◆ **WORK TO COMPLETE**
From the first line to the last, set down the data exactly as given.

** RECORDS FOR THIS TASK follows **

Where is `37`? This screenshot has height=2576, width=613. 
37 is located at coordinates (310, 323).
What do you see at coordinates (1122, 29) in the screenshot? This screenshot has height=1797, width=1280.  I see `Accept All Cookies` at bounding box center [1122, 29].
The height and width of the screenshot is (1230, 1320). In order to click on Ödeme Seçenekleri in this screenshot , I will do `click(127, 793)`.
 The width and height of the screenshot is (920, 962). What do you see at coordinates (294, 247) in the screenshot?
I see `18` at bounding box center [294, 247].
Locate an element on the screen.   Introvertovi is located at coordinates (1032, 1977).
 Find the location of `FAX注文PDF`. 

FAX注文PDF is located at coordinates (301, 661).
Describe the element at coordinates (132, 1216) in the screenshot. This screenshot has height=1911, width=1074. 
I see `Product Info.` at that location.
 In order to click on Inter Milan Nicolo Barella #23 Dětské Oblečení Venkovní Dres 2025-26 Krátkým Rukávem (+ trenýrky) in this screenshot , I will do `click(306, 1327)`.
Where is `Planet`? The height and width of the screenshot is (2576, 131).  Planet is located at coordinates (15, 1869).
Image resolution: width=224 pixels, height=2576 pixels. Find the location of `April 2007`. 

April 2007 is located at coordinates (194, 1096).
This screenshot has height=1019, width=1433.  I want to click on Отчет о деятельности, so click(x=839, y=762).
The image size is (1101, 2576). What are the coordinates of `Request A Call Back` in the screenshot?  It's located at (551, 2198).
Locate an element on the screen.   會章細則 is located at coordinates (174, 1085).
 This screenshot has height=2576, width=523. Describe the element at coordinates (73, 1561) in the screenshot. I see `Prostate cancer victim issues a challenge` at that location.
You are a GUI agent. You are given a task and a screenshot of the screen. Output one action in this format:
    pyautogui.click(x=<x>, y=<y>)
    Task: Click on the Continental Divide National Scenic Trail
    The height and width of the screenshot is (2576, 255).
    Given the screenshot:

** End of RECORDS FOR THIS TASK **

◆ **RESULT**
Where is `37`? This screenshot has height=2576, width=613. 
37 is located at coordinates (310, 323).
What do you see at coordinates (1122, 29) in the screenshot? This screenshot has height=1797, width=1280.  I see `Accept All Cookies` at bounding box center [1122, 29].
The height and width of the screenshot is (1230, 1320). In order to click on Ödeme Seçenekleri in this screenshot , I will do `click(127, 793)`.
 The width and height of the screenshot is (920, 962). What do you see at coordinates (294, 247) in the screenshot?
I see `18` at bounding box center [294, 247].
Locate an element on the screen.   Introvertovi is located at coordinates (1032, 1977).
 Find the location of `FAX注文PDF`. 

FAX注文PDF is located at coordinates (301, 661).
Describe the element at coordinates (132, 1216) in the screenshot. This screenshot has height=1911, width=1074. 
I see `Product Info.` at that location.
 In order to click on Inter Milan Nicolo Barella #23 Dětské Oblečení Venkovní Dres 2025-26 Krátkým Rukávem (+ trenýrky) in this screenshot , I will do `click(306, 1327)`.
Where is `Planet`? The height and width of the screenshot is (2576, 131).  Planet is located at coordinates (15, 1869).
Image resolution: width=224 pixels, height=2576 pixels. Find the location of `April 2007`. 

April 2007 is located at coordinates (194, 1096).
This screenshot has height=1019, width=1433.  I want to click on Отчет о деятельности, so click(x=839, y=762).
The image size is (1101, 2576). What are the coordinates of `Request A Call Back` in the screenshot?  It's located at (551, 2198).
Locate an element on the screen.   會章細則 is located at coordinates (174, 1085).
 This screenshot has height=2576, width=523. Describe the element at coordinates (73, 1561) in the screenshot. I see `Prostate cancer victim issues a challenge` at that location.
You are a GUI agent. You are given a task and a screenshot of the screen. Output one action in this format:
    pyautogui.click(x=<x>, y=<y>)
    Task: Click on the Continental Divide National Scenic Trail
    The height and width of the screenshot is (2576, 255).
    Given the screenshot:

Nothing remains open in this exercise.